▸ EXERCISE REQUIREMENTS
Starting at the first line of the records below, reproduce every line up to and including the line with "Rassegna Stampa", but leave out all pictures.

[DATASET RECORDS — start]

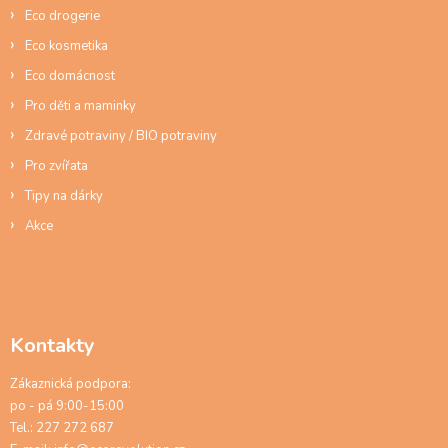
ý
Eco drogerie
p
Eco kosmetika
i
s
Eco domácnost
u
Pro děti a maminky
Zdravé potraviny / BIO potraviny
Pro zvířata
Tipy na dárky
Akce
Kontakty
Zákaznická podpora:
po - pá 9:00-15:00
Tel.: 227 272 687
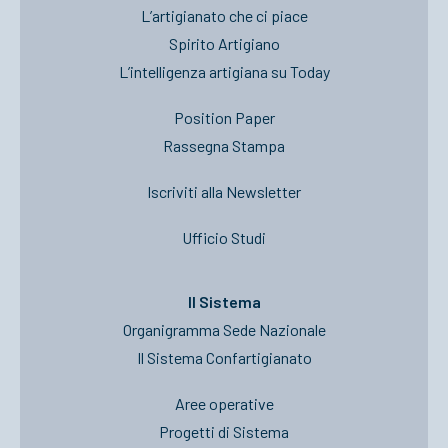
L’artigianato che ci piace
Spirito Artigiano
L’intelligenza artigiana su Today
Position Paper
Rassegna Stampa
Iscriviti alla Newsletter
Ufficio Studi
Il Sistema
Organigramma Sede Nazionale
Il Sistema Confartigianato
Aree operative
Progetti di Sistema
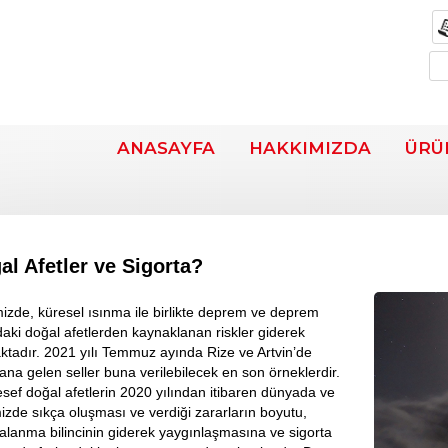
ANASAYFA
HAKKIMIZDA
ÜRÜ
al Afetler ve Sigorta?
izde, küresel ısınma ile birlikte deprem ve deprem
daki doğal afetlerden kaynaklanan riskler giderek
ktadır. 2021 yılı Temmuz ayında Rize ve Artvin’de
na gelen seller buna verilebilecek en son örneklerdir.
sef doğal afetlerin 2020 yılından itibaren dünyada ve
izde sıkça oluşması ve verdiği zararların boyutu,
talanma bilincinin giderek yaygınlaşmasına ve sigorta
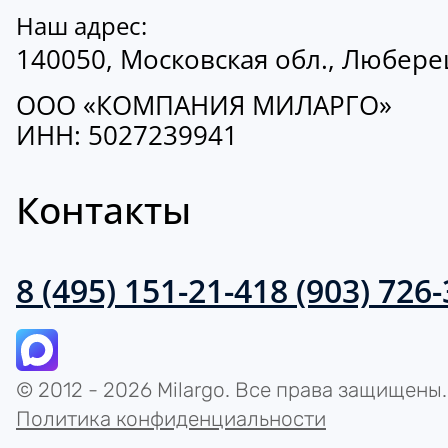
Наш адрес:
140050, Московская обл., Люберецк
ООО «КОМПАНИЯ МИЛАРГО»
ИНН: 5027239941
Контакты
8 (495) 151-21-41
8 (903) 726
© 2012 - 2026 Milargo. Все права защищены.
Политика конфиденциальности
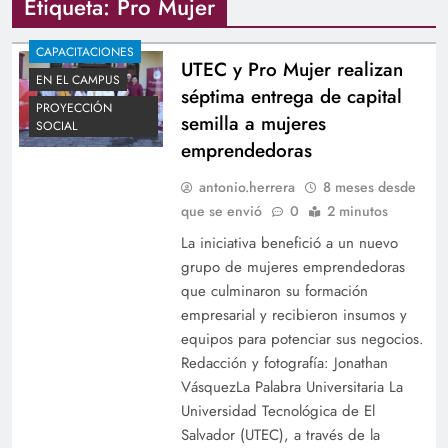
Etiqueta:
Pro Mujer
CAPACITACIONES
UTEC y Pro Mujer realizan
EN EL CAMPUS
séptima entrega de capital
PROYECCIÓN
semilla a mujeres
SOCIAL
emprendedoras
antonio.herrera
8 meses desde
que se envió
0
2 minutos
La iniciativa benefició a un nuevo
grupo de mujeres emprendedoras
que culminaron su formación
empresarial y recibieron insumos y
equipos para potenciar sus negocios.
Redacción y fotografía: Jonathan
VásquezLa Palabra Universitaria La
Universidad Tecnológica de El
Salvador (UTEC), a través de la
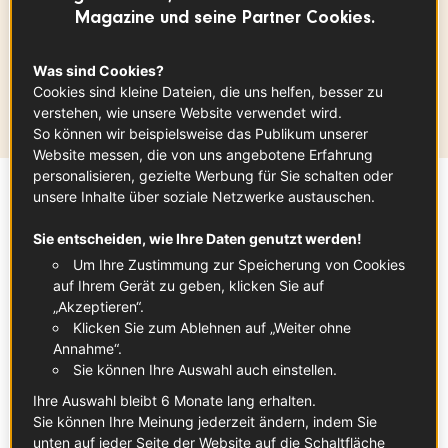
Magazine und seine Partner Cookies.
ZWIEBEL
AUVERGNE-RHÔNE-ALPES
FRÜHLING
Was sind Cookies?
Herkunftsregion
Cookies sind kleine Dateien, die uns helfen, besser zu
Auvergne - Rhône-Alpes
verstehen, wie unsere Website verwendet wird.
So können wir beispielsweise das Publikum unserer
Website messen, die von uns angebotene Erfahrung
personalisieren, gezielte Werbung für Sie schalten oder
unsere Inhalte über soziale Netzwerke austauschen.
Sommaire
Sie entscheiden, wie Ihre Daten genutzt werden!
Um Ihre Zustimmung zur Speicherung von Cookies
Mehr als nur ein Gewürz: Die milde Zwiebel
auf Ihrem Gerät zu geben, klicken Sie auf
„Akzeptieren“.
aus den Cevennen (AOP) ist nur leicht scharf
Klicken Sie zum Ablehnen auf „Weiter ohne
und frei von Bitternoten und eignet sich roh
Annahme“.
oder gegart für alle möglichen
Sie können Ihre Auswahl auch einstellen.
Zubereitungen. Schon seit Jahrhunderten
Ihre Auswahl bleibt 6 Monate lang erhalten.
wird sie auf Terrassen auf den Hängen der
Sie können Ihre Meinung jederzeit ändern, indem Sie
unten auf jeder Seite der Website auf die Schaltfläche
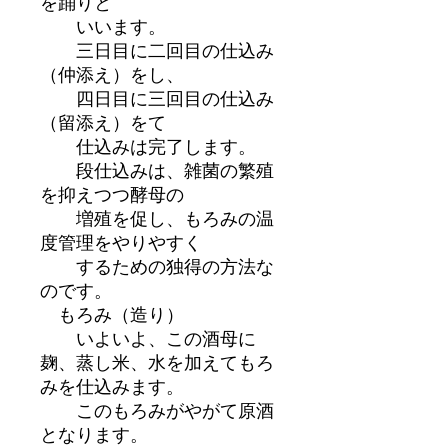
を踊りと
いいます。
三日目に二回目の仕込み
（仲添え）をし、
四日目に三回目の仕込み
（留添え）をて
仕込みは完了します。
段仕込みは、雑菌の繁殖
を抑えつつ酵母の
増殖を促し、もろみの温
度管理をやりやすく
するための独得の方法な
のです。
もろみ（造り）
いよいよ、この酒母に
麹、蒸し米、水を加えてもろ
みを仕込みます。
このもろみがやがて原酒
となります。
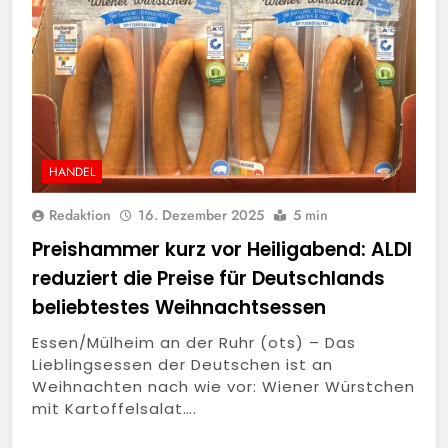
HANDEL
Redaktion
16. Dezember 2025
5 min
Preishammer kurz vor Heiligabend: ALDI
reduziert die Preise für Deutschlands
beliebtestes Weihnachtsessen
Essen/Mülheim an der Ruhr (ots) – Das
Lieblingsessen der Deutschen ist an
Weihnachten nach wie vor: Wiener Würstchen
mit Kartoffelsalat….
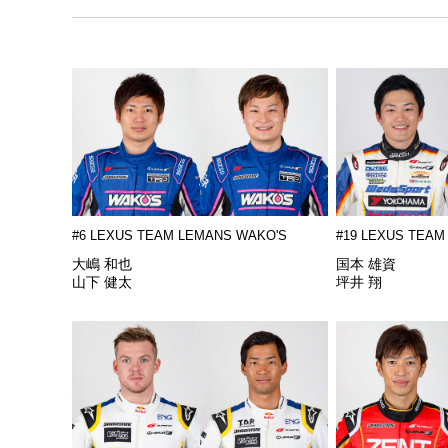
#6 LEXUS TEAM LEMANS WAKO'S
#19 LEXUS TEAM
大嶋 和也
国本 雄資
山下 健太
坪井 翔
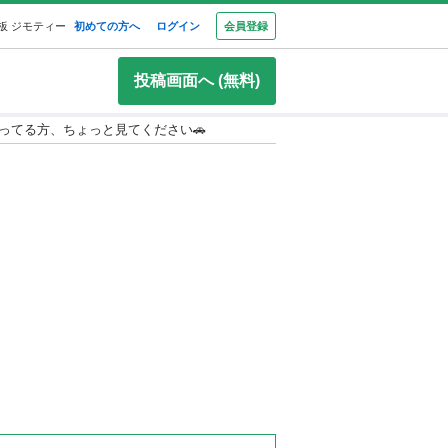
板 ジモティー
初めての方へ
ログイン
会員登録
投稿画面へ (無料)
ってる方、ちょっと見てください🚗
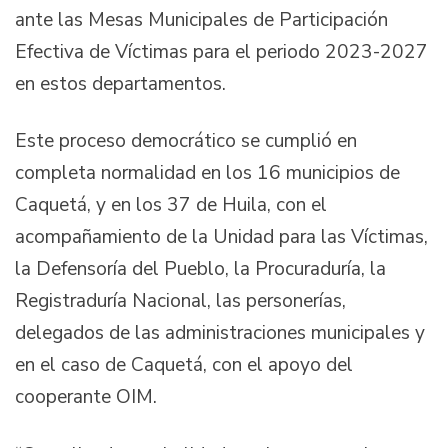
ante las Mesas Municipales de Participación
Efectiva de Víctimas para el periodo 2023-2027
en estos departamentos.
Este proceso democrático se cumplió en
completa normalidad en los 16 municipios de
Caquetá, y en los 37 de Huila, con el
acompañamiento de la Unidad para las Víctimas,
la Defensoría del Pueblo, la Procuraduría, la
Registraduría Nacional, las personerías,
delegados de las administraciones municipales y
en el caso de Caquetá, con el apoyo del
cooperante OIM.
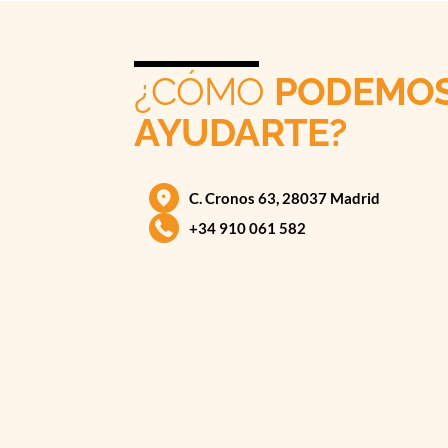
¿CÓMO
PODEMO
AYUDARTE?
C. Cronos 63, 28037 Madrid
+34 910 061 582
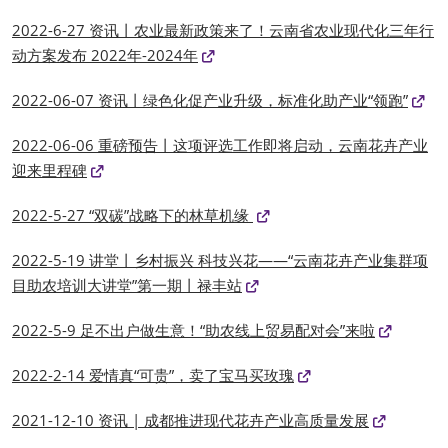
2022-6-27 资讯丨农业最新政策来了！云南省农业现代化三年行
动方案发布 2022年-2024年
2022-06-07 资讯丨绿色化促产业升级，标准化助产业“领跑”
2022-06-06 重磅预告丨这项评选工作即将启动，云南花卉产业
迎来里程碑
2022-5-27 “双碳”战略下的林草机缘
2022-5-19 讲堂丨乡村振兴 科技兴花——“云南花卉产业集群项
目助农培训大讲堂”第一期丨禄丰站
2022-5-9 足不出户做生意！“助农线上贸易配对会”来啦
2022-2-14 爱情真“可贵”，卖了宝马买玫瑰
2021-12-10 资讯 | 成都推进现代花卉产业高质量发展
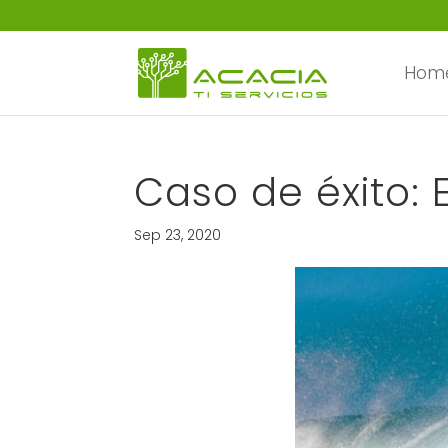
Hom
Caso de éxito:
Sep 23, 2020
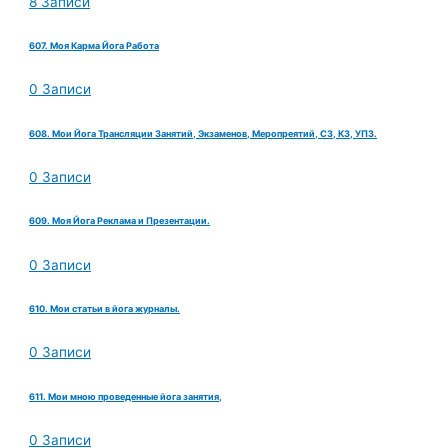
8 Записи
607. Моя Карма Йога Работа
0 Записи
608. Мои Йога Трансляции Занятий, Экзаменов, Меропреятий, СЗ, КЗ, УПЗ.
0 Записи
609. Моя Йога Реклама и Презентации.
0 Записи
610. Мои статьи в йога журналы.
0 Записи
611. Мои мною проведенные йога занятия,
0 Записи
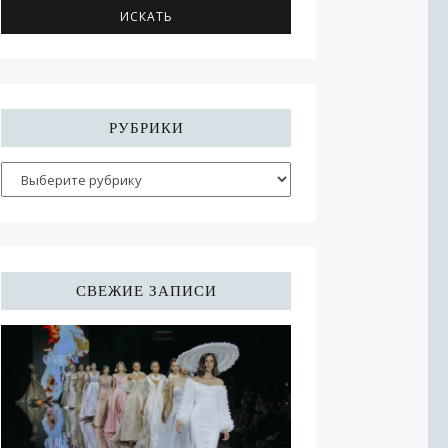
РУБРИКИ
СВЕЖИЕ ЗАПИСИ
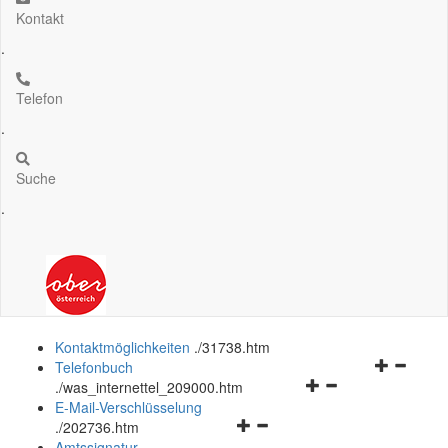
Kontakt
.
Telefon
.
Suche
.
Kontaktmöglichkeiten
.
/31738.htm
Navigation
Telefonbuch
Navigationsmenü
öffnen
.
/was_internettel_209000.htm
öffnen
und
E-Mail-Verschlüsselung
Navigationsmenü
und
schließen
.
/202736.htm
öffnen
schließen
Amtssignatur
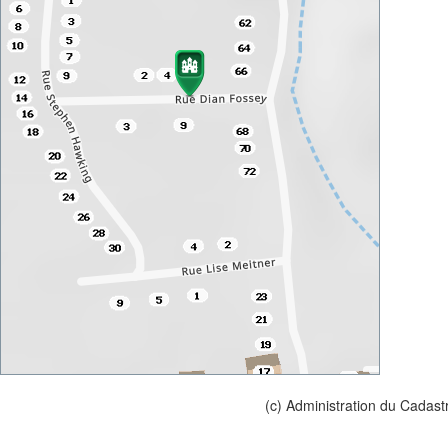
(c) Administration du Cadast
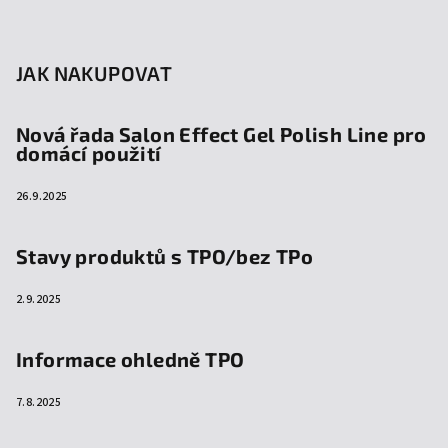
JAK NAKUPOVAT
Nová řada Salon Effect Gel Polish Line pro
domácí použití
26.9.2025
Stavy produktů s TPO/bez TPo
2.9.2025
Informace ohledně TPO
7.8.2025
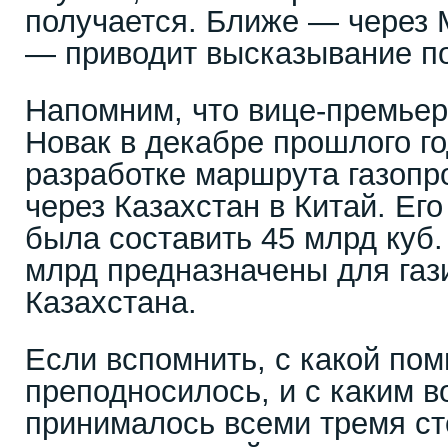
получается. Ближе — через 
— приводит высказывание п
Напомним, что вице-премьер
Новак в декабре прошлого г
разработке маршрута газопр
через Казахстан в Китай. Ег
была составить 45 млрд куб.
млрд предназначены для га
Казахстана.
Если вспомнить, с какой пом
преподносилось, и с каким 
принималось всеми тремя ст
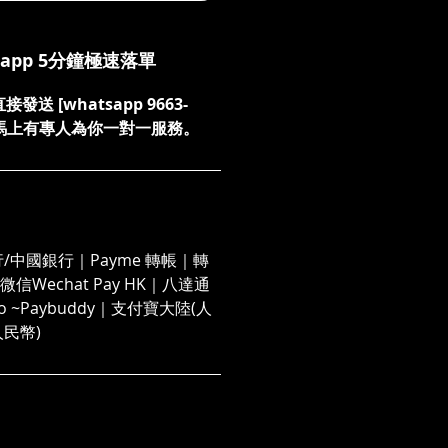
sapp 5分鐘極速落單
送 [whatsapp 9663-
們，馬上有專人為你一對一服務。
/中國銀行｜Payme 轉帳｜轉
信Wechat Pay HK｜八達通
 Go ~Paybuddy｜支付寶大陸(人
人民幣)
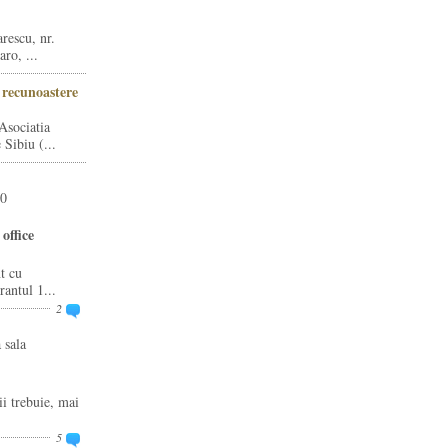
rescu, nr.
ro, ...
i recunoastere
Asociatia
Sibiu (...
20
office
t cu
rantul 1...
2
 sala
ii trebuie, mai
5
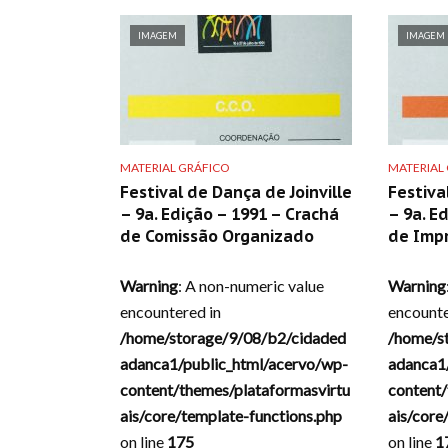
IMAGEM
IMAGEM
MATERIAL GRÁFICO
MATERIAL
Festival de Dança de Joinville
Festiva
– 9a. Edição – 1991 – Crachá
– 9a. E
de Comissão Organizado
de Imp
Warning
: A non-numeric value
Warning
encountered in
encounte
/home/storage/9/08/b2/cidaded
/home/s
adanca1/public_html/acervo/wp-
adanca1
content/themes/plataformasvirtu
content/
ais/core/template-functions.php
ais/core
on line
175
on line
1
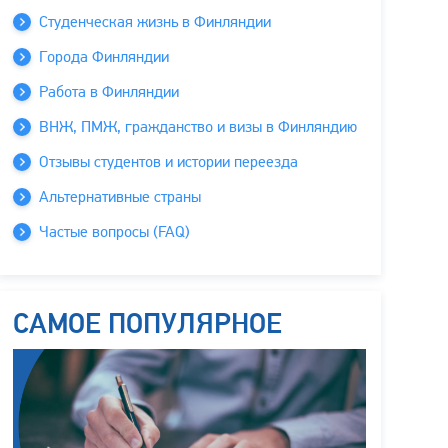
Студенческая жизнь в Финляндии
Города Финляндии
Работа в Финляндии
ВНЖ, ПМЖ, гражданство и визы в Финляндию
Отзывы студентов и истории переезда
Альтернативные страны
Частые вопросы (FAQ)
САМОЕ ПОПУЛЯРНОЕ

[DATASET RECORDS — finish]

▸ SOLUTION TO THIS PROBLEM
ý
Eco drogerie
p
Eco kosmetika
i
s
Eco domácnost
u
Pro děti a maminky
Zdravé potraviny / BIO potraviny
Pro zvířata
Tipy na dárky
Akce
Kontakty
Zákaznická podpora:
po - pá 9:00-15:00
Tel.: 227 272 687
L’artigianato che ci piace
Spirito Artigiano
L’intelligenza artigiana su Today
Position Paper
Rassegna Stampa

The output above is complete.